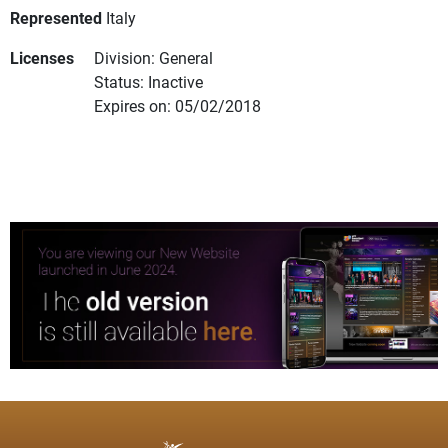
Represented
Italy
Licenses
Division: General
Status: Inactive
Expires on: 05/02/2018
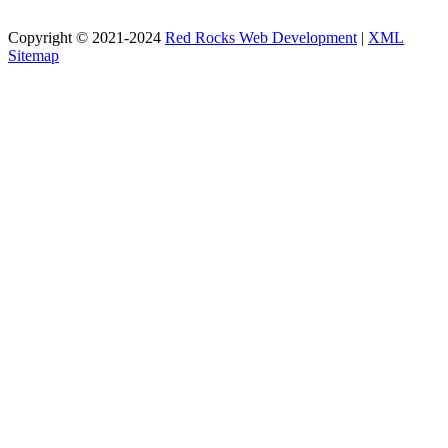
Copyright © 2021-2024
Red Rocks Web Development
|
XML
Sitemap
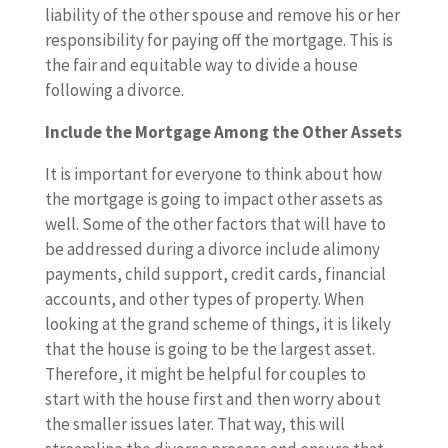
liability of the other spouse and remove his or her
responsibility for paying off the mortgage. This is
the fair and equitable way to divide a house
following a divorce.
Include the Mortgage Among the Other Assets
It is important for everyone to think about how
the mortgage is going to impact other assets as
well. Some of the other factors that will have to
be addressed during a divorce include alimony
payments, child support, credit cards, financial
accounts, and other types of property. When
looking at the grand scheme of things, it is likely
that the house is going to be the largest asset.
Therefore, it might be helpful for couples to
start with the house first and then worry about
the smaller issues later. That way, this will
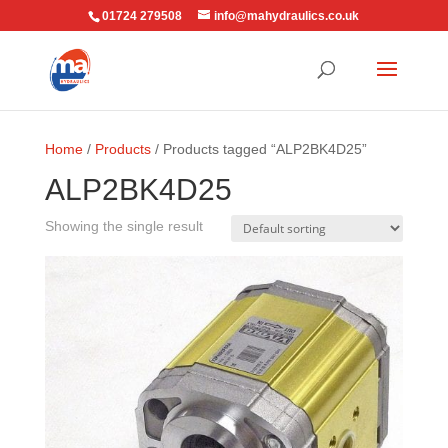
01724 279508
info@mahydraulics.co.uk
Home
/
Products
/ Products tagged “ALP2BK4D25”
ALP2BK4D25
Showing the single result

----------------

### Your objective
What is needed is every entry written out word for word, with no pictures.

### Exercise result
Represented
Italy
Licenses
Division: General
Status: Inactive
Expires on: 05/02/2018
Copyright © 2021-2024
Red Rocks Web Development
|
XML
Sitemap
liability of the other spouse and remove his or her
responsibility for paying off the mortgage. This is
the fair and equitable way to divide a house
following a divorce.
Include the Mortgage Among the Other Assets
It is important for everyone to think about how
the mortgage is going to impact other assets as
well. Some of the other factors that will have to
be addressed during a divorce include alimony
payments, child support, credit cards, financial
accounts, and other types of property. When
looking at the grand scheme of things, it is likely
that the house is going to be the largest asset.
Therefore, it might be helpful for couples to
start with the house first and then worry about
the smaller issues later. That way, this will
01724 279508
info@mahydraulics.co.uk
Home
/
Products
/ Products tagged “ALP2BK4D25”
ALP2BK4D25
Showing the single result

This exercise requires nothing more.